◆ **Recorded data**

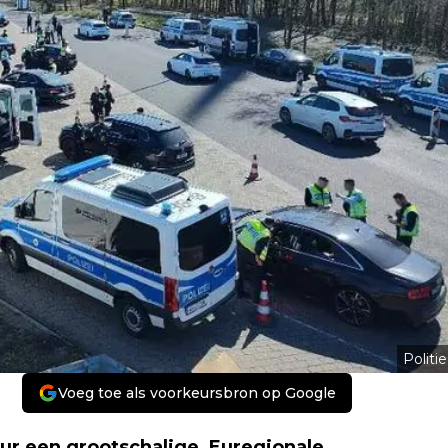
Politie
Voeg toe als voorkeursbron op Google
uur een grootschalige, Euregionale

◆ **Aim of the task**
Your task is to output exactly the lines running from the one with "Voeg toe als voorkeursbron op Google" through the final line of the material above, with both ends included.

◆ **Answer to this problem**
Voeg toe als voorkeursbron op Google
uur een grootschalige, Euregionale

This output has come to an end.